## [Saved data entries]

+ + + +

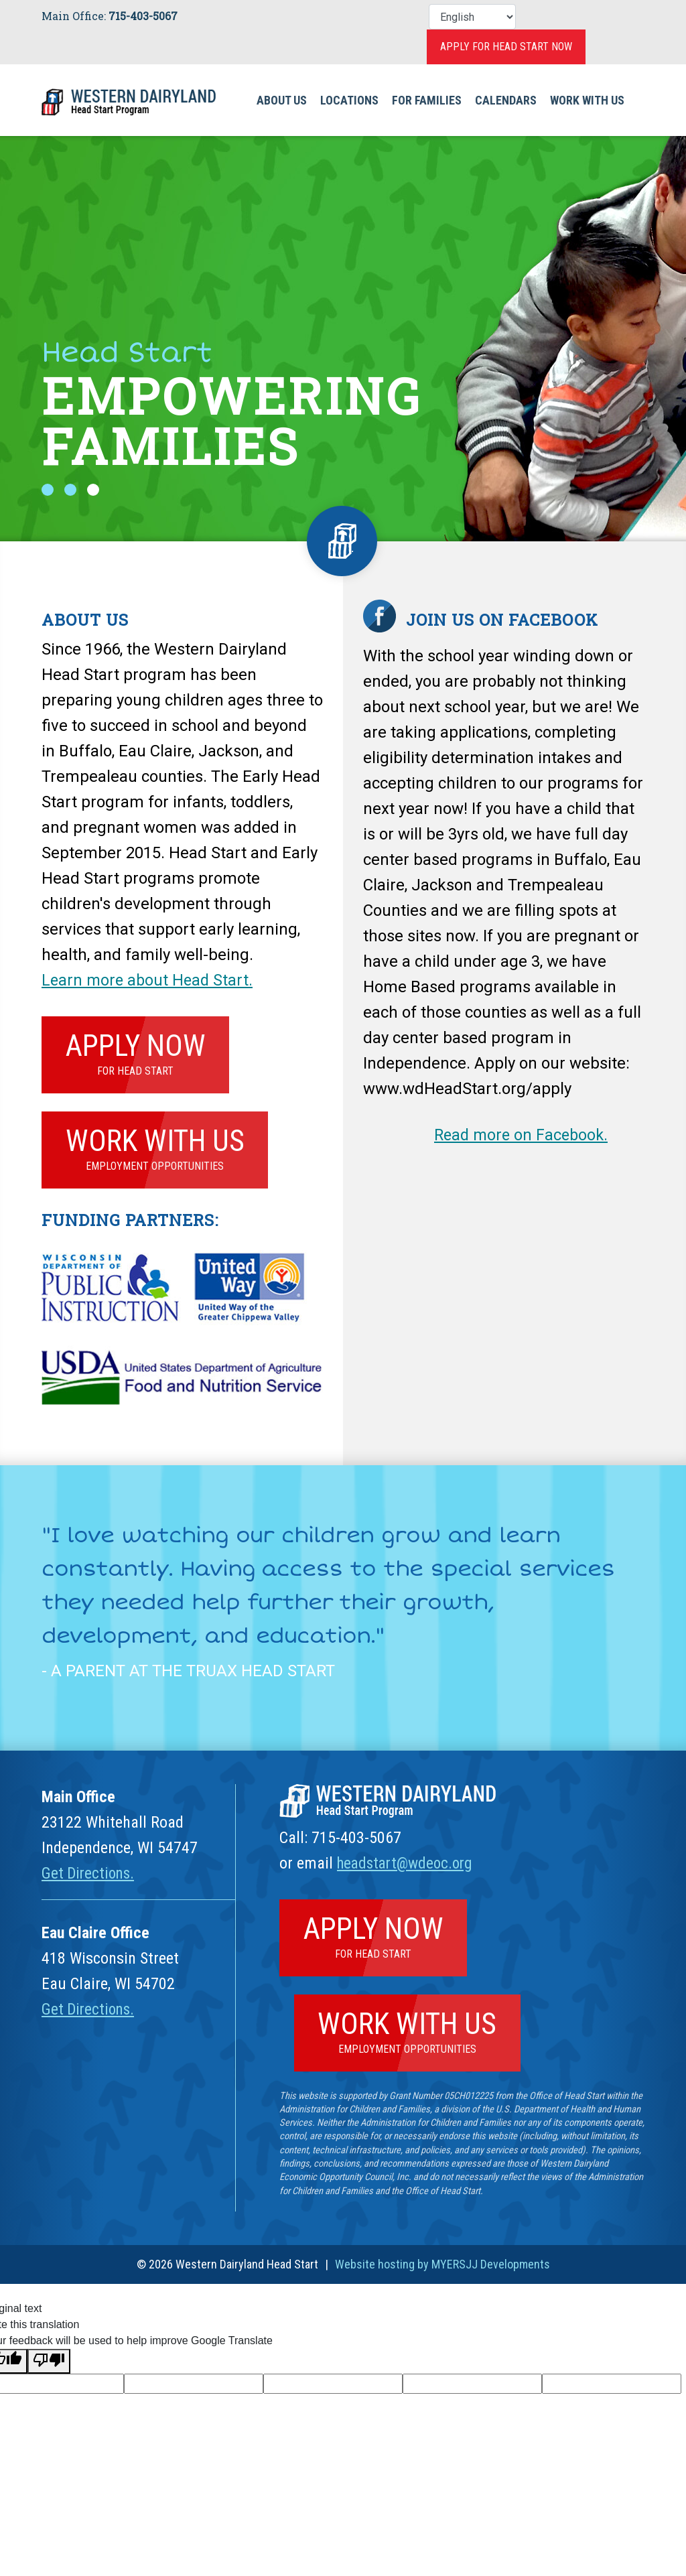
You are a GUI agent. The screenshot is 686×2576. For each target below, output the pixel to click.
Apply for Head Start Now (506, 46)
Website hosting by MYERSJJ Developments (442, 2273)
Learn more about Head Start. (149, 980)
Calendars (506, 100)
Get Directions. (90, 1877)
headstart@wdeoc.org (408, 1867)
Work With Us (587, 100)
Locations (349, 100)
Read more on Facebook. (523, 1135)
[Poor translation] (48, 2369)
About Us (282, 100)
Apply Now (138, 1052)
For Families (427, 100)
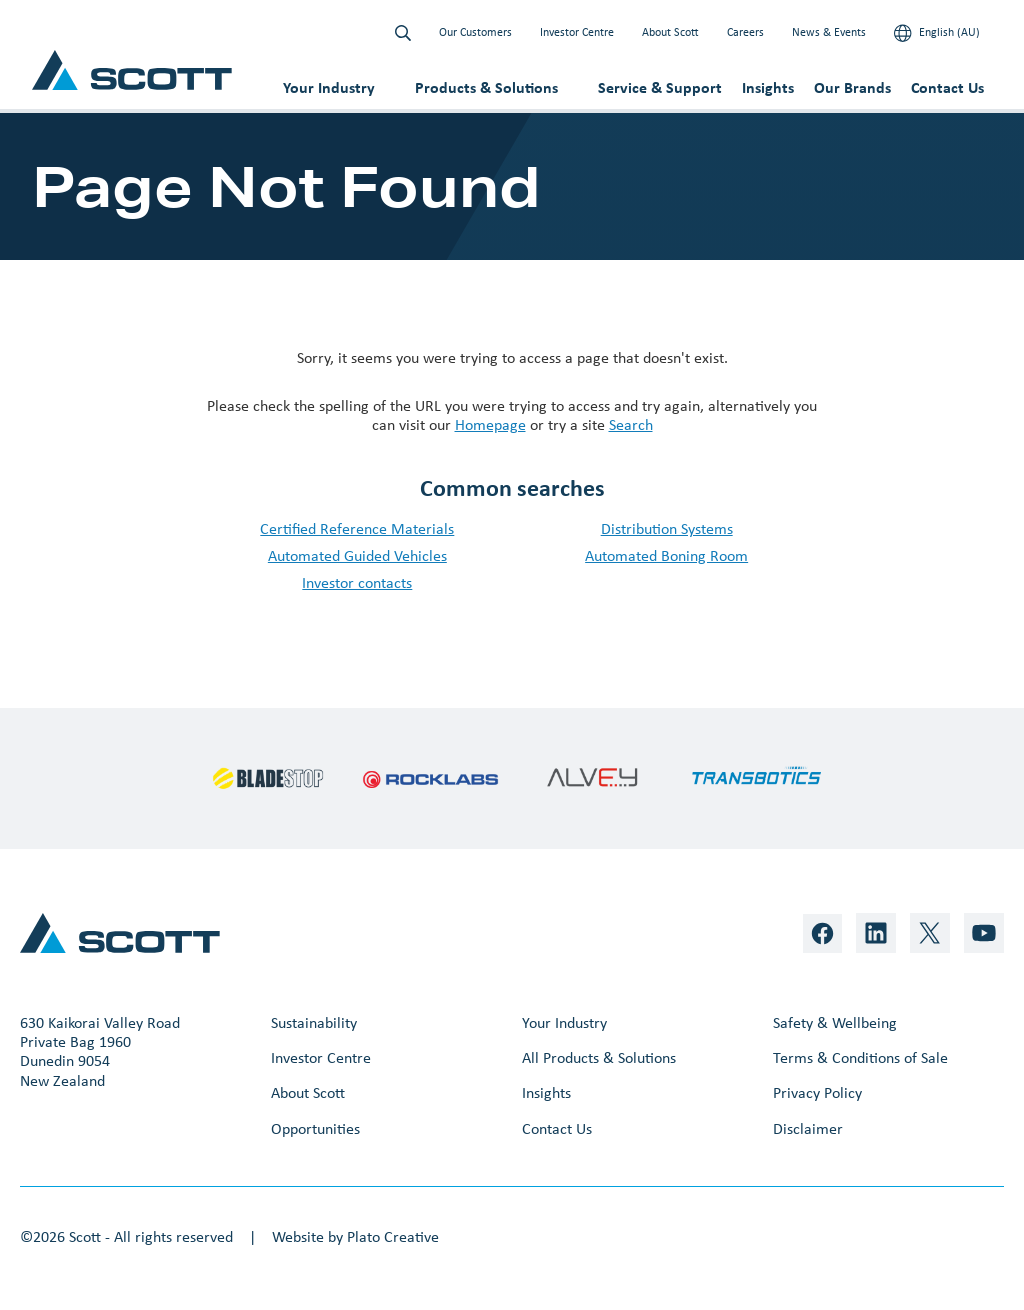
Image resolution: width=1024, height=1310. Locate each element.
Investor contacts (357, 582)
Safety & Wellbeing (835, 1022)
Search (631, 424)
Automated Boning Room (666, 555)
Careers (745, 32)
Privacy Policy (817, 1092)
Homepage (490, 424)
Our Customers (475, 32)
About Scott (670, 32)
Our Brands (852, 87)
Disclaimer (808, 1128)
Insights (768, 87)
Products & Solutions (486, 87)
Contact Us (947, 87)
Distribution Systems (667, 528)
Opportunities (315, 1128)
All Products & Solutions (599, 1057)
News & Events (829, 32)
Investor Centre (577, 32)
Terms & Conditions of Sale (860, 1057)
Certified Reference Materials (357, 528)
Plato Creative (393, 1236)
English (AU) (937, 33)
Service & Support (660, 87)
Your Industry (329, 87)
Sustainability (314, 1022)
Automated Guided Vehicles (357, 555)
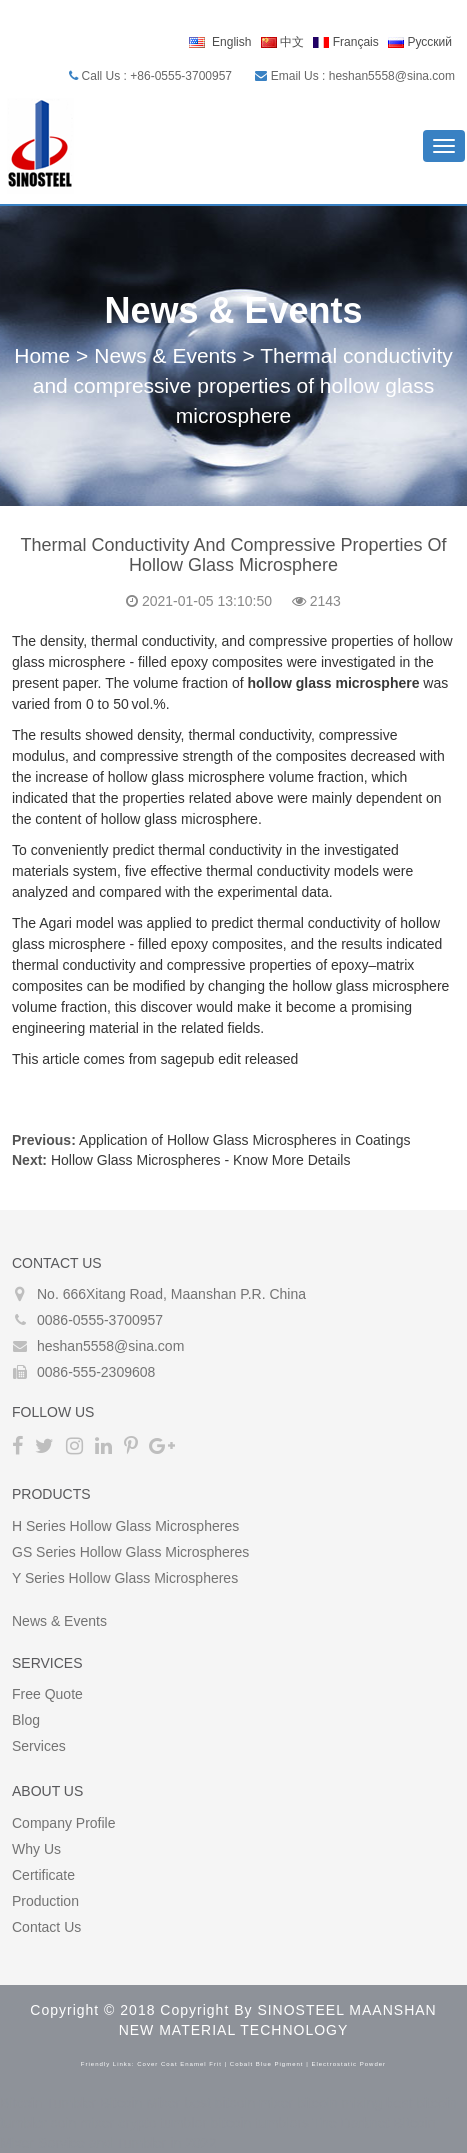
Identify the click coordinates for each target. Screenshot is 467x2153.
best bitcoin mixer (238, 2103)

+ + + +

Lines holding the word "Solutions" are the answer; copy every one from the records above.

## [TASK RESULT]
Products & Solutions (486, 87)
All Products & Solutions (599, 1057)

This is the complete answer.